Chad could only nod. The pain might be gone, but he was still in distress, his body a bewildered animal desperate for relief. He felt weak. Dizzy. Sick.

"You're doing an encore?"

It wasn't really a question. In this business, you were only as good as your last performance. But they both knew that the act was taking its toll on Chad's body. Even with the latest generation of nanobots, his body didn't heal as quickly as it used to.

Still, the show must go on. After a moment, Chad handed back the bloodied towel and stood. Immediately the floor under his feet pitched upward and he staggered, clinging to Al for support. His stomach lurched. Bots could repair damage and block pain, but they could not compensate for blood loss as quickly as he needed them to.

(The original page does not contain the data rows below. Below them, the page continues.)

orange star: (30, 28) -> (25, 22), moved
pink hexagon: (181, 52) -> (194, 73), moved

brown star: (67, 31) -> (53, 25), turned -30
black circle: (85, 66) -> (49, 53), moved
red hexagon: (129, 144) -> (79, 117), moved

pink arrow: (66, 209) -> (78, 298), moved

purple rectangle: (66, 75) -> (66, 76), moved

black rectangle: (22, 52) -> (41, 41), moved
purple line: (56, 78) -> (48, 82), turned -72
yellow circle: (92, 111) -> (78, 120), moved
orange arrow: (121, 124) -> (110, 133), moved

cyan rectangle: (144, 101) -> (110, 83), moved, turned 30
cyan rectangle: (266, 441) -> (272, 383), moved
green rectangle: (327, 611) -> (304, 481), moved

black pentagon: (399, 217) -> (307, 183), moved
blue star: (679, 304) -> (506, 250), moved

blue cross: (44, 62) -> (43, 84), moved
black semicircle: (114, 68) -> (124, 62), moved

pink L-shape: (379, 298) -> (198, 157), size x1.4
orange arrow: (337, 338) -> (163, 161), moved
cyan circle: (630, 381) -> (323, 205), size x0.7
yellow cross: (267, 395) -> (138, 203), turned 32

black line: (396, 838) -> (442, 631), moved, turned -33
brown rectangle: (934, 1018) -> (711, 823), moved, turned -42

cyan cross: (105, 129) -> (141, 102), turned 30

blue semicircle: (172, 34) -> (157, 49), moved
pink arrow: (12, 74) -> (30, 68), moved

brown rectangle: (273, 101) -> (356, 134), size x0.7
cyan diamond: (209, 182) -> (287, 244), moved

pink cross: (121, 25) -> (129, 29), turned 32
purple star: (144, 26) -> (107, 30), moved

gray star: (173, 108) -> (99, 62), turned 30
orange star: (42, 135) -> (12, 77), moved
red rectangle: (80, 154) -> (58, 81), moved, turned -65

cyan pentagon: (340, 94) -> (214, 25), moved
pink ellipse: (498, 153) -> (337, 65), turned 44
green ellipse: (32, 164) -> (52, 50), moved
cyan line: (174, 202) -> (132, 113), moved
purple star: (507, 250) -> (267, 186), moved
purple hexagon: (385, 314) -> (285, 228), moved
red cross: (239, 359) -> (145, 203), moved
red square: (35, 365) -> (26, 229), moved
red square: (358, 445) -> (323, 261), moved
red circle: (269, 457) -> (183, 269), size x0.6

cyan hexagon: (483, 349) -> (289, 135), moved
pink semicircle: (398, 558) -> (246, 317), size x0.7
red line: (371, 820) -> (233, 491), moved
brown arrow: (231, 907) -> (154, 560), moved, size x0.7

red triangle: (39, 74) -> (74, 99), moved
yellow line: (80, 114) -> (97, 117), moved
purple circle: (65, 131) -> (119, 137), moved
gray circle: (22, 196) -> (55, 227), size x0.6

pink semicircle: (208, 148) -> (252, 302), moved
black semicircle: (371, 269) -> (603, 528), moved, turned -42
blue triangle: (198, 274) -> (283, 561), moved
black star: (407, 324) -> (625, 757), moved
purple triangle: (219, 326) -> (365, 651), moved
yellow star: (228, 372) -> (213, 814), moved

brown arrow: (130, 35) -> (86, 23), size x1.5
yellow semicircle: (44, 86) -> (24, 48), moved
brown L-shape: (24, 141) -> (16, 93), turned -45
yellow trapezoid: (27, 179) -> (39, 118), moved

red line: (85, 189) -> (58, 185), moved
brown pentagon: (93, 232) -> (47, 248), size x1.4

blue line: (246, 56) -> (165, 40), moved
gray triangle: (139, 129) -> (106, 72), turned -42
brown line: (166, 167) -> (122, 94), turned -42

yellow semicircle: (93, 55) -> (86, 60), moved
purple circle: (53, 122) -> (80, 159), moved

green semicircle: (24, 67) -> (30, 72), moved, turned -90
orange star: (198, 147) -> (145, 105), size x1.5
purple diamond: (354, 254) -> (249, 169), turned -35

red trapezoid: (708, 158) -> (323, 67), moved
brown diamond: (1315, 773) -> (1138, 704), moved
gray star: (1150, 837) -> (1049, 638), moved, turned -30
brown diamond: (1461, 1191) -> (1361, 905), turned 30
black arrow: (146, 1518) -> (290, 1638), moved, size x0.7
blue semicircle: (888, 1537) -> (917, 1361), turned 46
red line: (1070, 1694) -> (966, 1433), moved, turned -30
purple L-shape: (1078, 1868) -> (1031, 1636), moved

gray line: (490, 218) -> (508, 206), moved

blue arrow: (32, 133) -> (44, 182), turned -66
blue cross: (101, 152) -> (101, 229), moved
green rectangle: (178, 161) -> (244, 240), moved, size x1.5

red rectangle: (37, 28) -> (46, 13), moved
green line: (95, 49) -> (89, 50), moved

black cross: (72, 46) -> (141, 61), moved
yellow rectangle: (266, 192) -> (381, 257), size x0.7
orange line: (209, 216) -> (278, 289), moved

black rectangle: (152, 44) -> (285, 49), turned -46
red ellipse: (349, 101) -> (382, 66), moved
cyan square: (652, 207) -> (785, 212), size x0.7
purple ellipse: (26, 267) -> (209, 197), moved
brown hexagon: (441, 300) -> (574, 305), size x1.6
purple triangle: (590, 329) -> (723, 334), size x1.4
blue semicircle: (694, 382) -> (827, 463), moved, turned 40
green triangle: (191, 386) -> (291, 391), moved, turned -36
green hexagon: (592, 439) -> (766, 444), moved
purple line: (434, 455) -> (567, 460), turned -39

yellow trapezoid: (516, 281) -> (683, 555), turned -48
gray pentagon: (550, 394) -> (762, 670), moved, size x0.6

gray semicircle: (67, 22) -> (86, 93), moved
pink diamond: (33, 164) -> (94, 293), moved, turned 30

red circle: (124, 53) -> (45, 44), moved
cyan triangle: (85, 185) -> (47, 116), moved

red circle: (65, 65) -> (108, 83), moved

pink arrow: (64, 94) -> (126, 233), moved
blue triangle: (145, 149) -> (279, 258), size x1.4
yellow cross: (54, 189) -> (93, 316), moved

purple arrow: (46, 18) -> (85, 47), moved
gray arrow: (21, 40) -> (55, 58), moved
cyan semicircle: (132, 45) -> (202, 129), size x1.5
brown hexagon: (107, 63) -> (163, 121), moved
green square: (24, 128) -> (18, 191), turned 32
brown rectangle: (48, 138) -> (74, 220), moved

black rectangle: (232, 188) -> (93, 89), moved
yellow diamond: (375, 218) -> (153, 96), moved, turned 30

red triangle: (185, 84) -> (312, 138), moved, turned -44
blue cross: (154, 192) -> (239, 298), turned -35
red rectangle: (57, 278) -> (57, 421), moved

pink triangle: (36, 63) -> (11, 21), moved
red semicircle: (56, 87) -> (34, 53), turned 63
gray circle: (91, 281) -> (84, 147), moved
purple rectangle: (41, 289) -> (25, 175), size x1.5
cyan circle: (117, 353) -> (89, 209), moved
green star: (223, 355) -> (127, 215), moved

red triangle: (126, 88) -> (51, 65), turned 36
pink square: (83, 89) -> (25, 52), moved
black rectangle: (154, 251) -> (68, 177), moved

"Get a grip, already, and get out there," Al said. "They're waiting for you." His tone was sharp, like the bracing sting of smelling salts. Chad struggled to obey. He took the water bottle Al pushed into his hands, rinsed his mouth, and spit into the bucket. He could do this. He must do this. Al helped him change from his bloody lab coat into a spotless white one and gave him a new pair of thick-framed glasses to replace the pair that had been broken by the punch. He wiped Chad's face a final time to get rid of the blood, and motioned the makeup girl forward so she could touch up Chad's eyes. Then Chad, pasting on a smile, went back onstage.

The encore involved a three-hundred pound weight and a rolling grand piano, a broken collar bone and a dislocated elbow. But it was worth it; like the pain bots, the audience's laughter would keep him going.